# DATA RECORDS
^^^^
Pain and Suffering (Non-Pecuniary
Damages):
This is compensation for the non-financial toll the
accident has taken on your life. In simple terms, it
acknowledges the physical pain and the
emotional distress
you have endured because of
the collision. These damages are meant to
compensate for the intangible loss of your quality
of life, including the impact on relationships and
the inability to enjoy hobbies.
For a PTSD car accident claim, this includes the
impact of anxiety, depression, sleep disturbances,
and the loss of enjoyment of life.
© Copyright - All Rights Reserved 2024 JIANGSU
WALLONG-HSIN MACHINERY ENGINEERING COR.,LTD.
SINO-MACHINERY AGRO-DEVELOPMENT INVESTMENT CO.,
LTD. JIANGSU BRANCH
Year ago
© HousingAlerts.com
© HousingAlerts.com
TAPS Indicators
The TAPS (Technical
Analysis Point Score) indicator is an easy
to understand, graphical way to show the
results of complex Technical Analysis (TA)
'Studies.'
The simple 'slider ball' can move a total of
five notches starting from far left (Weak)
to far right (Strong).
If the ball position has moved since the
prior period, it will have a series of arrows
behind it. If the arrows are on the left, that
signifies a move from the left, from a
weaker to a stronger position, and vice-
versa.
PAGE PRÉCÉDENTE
^^^^
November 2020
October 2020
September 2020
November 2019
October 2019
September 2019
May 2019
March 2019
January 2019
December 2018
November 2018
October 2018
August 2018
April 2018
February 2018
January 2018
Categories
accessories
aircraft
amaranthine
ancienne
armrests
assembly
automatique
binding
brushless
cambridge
^^^^
# REQUIRED ACTION
Only the lines above from the line containing "accident has taken" through the line containing "the inability to enjoy hobbies." should be retyped, exactly and with both ends included.

# FINISHED TASK
accident has taken on your life. In simple terms, it
acknowledges the physical pain and the
emotional distress
you have endured because of
the collision. These damages are meant to
compensate for the intangible loss of your quality
of life, including the impact on relationships and
the inability to enjoy hobbies.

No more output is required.